Thursday, 15 March 2012

Post Keynesian view on the Euro crisis

Some abstracts from a paper from the newest issue of Real-World Economics Review. The paper's title is "The euro imbalances and financial deregulation" by Vernengo & PĂ©rez-Caldentey and can be found here: pdf file.

Some abstracts and highlights (italics are mine):

"More precisely, arguing from an aggregate demand perspective, this paper  shows that the crisis in Europe is the result of an imbalance between core and non-core countries inherent to the Euro economic model. Underpinned by a process of monetary unification and financial deregulation core-countries in the Euro Zone  pursued export led growth policies or more specifically ‘beggar-thy-neighbor policies’ at the expense of mounting disequilibria and debt accumulation in the non-core countries or periphery.  This imbalance became unsustainable and this surfaced in the course of the Global Crisis (2007-2008). Unfortunately, due to the fact that in a crisis governments must increase expenditure (even if only through automatic stabilizers) in order to mitigate its impact while at the same time revenues tend to decline (due to output contraction or outright recession), budget deficits are inevitable and emerge as a favorite cause of the crisis itself."

"In the face of a decline in ROA [return on assets] as in the case of non-core countries between 1990-1995 and 1996-2007 or for a roughly constant [return on equity] as in the case of both core and non-core countries between 1996-2001 and 2002-2007,   the levels of profitability (ROE) of the financial system can be maintained or increased by higher levels of leverage (or indebtedness). The levels of leverage were particularly high in some of the core countries. Available evidence on Germany provided by Bloomberg shows that leverage for the major banks increased on average from 27 to 45 between 1996 and 2007. As well data for 2007 for 14 of the major financial institutions of Europe (located in core countries) indicates that the average leverage ratio was 34 (with a maximum of 50).

The freedom of financial flows to move throughout Europe and abroad, low borrowing costs and easy access to liquidity via leveraging coupled with no exchange rate risk provided a false sense of prosperity in a low risk environment."

[Figure 2 basically shows how aggregate demand was maintained in the periphery countries by investment instead of exports-led growth as in the core countries. That investment was financed with bank-debt, from e.g. Germany and France, and caused furthermore a current account deficit in the periphery countries that had to be corrected sooner or later due to balance-of-payments constraints, see figure 3 below. Notice in figure 3 that the current account was never in the positive zone in the peripheries after the adoption of the Euro on interbank markets in 1999.]

[Germany goes through the 60% public debt wall in 2002.]

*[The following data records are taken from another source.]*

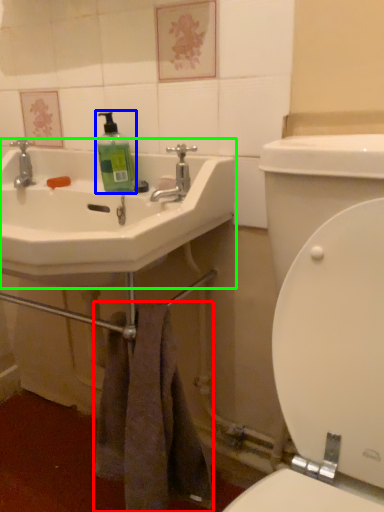 Question: Which is nearer to the towel/napkin (highlighted by a red box)? cleaning product (highlighted by a blue box) or sink (highlighted by a green box).

Choices:
 (A) cleaning product
 (B) sink

Answer: (B) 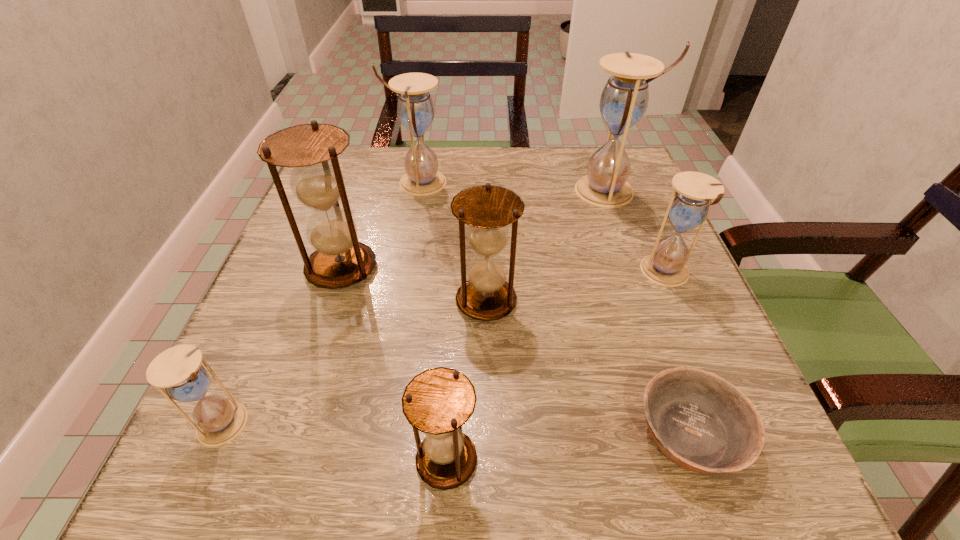 The width and height of the screenshot is (960, 540). Find the location of `object that is at the near left corner`. object that is at the near left corner is located at coordinates (178, 369).

You are a GUI agent. You are given a task and a screenshot of the screen. Output one action in this format:
    pyautogui.click(x=<x>, y=<y>)
    Task: Click on the object located at the far right corner
    This screenshot has height=540, width=960.
    Given the screenshot: What is the action you would take?
    pyautogui.click(x=624, y=100)

What are the coordinates of `object present at the near right corner` in the screenshot? It's located at (700, 421).

Identify the location of vacant space at the far edge of the desktop. (465, 157).

At what (x,y) coordinates should I click in order to perform the action: click on free spot at the near edge of the desktop. Please return your answer as a coordinate pair (x, y). This screenshot has height=540, width=960. Looking at the image, I should click on (589, 457).

The width and height of the screenshot is (960, 540). I want to click on vacant space at the left edge, so click(x=316, y=297).

Locate an element on the screen. The width and height of the screenshot is (960, 540). vacant space at the right edge of the desktop is located at coordinates (641, 315).

In the image, there is a desktop. At what (x,y) coordinates should I click in order to perform the action: click on free region at the far left corner. Please return your answer as a coordinate pair (x, y). Looking at the image, I should click on (375, 154).

The height and width of the screenshot is (540, 960). I want to click on free space between the tallest hourglass and the second white hourglass from left to right, so click(x=514, y=187).

The image size is (960, 540). In order to click on vacant space that's between the smallest white hourglass and the nearest brown hourglass in this screenshot , I will do `click(336, 442)`. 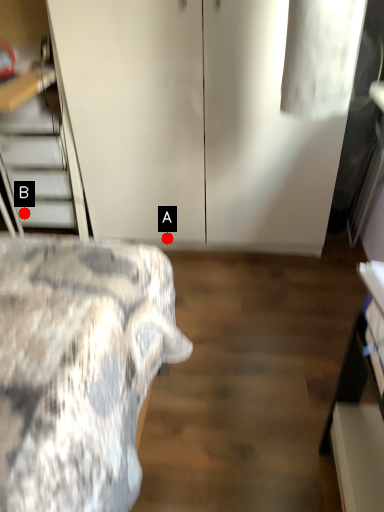 Question: Two points are circled on the image, labeled by A and B beside each circle. Which point appears closest to the camera in this image?

Choices:
 (A) A is closer
 (B) B is closer

Answer: (A) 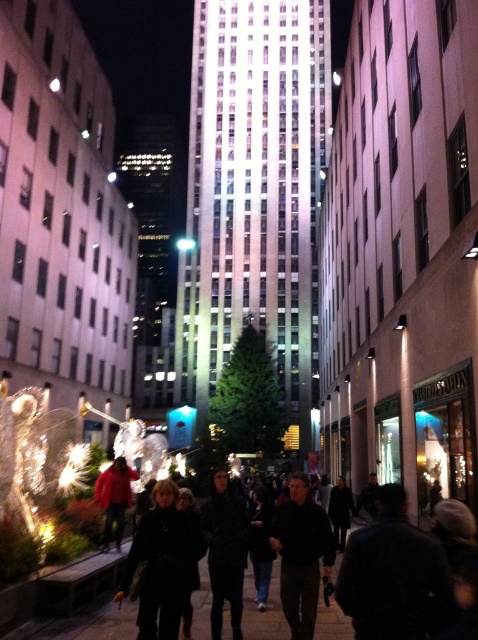 In the scene shown: You are a delivery drone with a minimum safe flying height of 15 meters. You need to fly from the skyscraper to the black matte crowd at center while avoiding obstacles. Can you safely fly over the red fabric coat at center?

The distance between the black matte crowd at center and the red fabric coat at center is 12.74 meters. Since your drone requires a minimum safe flying height of 15 meters, you cannot safely fly over the red fabric coat at center because the required height is not met. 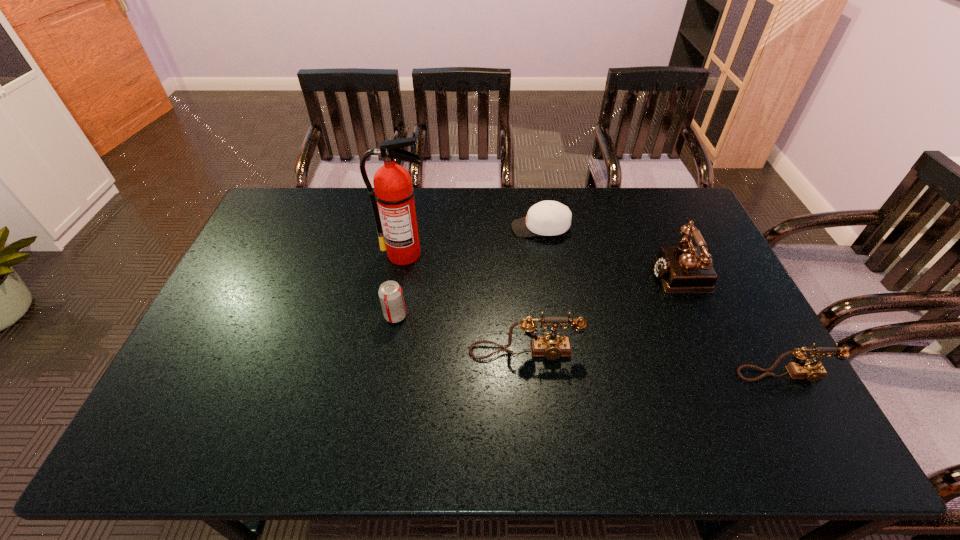 This screenshot has width=960, height=540. What are the coordinates of `free space located on the front-facing side of the baseball cap` in the screenshot? It's located at (411, 228).

The image size is (960, 540). I want to click on vacant space located 0.330m on the front-facing side of the baseball cap, so click(417, 228).

The width and height of the screenshot is (960, 540). I want to click on vacant space positioned 0.140m on the front-facing side of the baseball cap, so click(x=471, y=228).

Find the location of a particular element. This screenshot has height=540, width=960. free space located 0.190m on the dial of the farthest telephone is located at coordinates (591, 273).

Where is `blank space located 0.180m on the dial of the farthest telephone`? The width and height of the screenshot is (960, 540). blank space located 0.180m on the dial of the farthest telephone is located at coordinates (594, 273).

The image size is (960, 540). I want to click on free space located on the dial of the farthest telephone, so click(x=626, y=273).

Locate an element on the screen. vacant point located on the back of the soda can is located at coordinates coord(405,258).

Find the location of a particular element. vacant space located 0.100m on the side of the fire extinguisher near the handle is located at coordinates (398, 289).

The height and width of the screenshot is (540, 960). Find the location of `object that is at the far edge`. object that is at the far edge is located at coordinates pyautogui.click(x=548, y=218).

This screenshot has width=960, height=540. I want to click on object that is at the near edge, so coord(802,368). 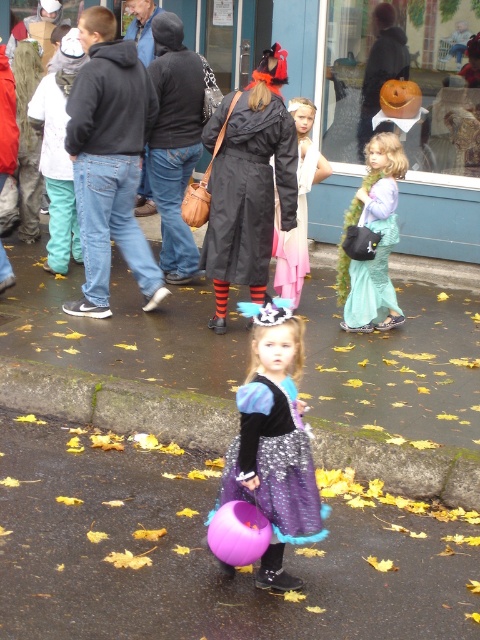 Does sparkly purple dress at center have a lesser height compared to teal satin dress at right?

Yes, sparkly purple dress at center is shorter than teal satin dress at right.

From the picture: Which is below, sparkly purple dress at center or teal satin dress at right?

Positioned lower is sparkly purple dress at center.

Does point (278, 433) come closer to viewer compared to point (391, 241)?

Yes, it is in front of point (391, 241).

Find the location of a particular element. The image size is (480, 640). sparkly purple dress at center is located at coordinates (274, 461). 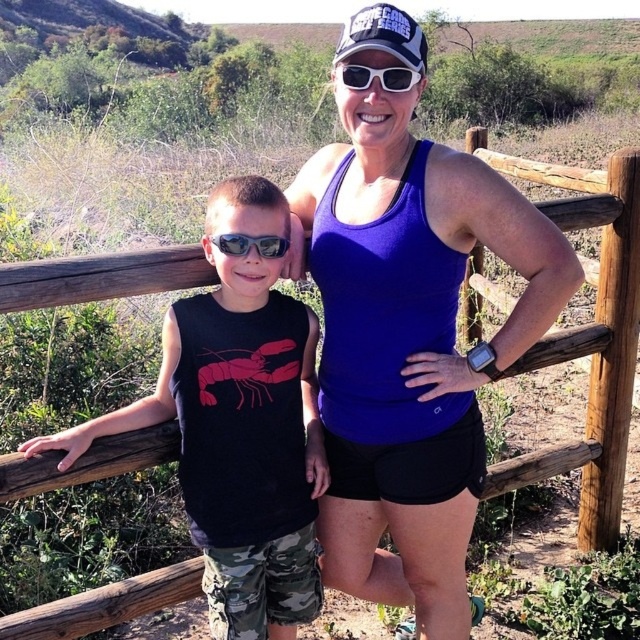 Question: Which of the following is the farthest from the observer?

Choices:
 (A) black cotton shirt at left
 (B) purple fabric tank top at center
 (C) sunglasses at center
 (D) matte black goggles at left

Answer: (D)

Question: Is black cotton shirt at left further to the viewer compared to sunglasses at center?

Choices:
 (A) no
 (B) yes

Answer: (B)

Question: Among these points, which one is farthest from the camera?

Choices:
 (A) (252, 413)
 (B) (362, 308)
 (C) (336, 68)
 (D) (268, 256)

Answer: (A)

Question: Which object is closer to the camera taking this photo?

Choices:
 (A) black cotton shirt at left
 (B) sunglasses at center
 (C) matte black goggles at left

Answer: (B)

Question: Is black cotton shirt at left closer to the viewer compared to sunglasses at center?

Choices:
 (A) no
 (B) yes

Answer: (A)

Question: Does purple fabric tank top at center have a smaller size compared to sunglasses at center?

"Imbalances in a Monetary or Currency Union are bound to occur when its state members are economically heterogeneous and different.  Recognition of this fact requires  that the establishing Union must create as part of its constituent charter mechanisms to solve and clear the imbalances rather than making them cumulative over time as in the case of the Euro Zone. In practice this amounted to recycle balances from surplus to deficit countries to maintain the dynamics of aggregate demand. This implies that the creditor country should play an active role as part of an equilibrating mechanism [aka. fiscal transfers between countries] and that the brunt of the adjustment  should not be borne by the debtor country which happens to be the weaker and less developed country."